EXERCISE AIM >> From the data underneath, reproduce exactly the stretch that begins at the line with "Magazzino 26" and ends after the line with "Continua a leggere".

RECORDS SHOWN >>
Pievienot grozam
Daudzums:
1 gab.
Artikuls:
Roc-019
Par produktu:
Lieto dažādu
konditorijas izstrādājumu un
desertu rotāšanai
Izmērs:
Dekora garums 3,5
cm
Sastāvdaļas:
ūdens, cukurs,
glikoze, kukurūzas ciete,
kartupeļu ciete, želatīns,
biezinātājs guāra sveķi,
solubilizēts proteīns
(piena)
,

* * *

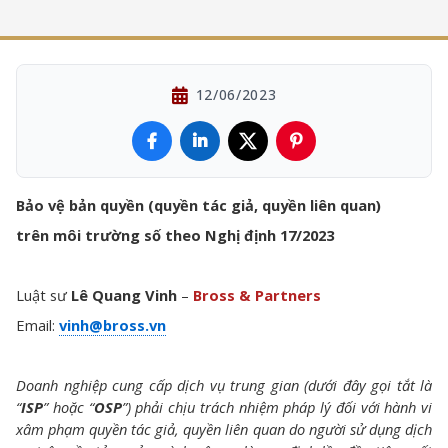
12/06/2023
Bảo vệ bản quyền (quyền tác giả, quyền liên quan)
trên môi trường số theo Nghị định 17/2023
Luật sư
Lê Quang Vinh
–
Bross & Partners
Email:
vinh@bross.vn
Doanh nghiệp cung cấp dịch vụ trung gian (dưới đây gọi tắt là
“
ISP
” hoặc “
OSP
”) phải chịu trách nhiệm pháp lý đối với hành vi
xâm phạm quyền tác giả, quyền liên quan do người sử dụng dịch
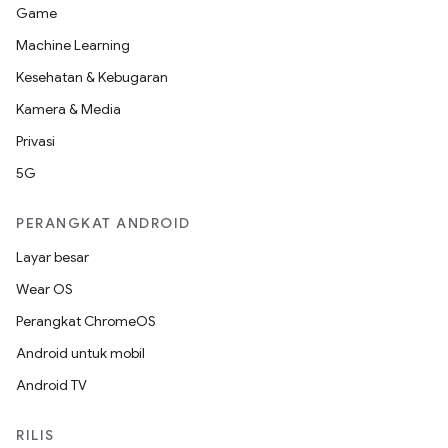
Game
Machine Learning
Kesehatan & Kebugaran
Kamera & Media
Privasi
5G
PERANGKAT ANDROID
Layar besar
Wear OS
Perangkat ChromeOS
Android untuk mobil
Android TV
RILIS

* * *

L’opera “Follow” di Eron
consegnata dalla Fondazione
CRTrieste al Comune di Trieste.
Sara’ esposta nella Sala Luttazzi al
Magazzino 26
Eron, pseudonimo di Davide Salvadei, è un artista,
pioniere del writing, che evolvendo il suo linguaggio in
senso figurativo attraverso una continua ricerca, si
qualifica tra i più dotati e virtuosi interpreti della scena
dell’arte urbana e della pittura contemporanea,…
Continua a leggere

ANSWER SECTION >>
Magazzino 26
Eron, pseudonimo di Davide Salvadei, è un artista,
pioniere del writing, che evolvendo il suo linguaggio in
senso figurativo attraverso una continua ricerca, si
qualifica tra i più dotati e virtuosi interpreti della scena
dell’arte urbana e della pittura contemporanea,…
Continua a leggere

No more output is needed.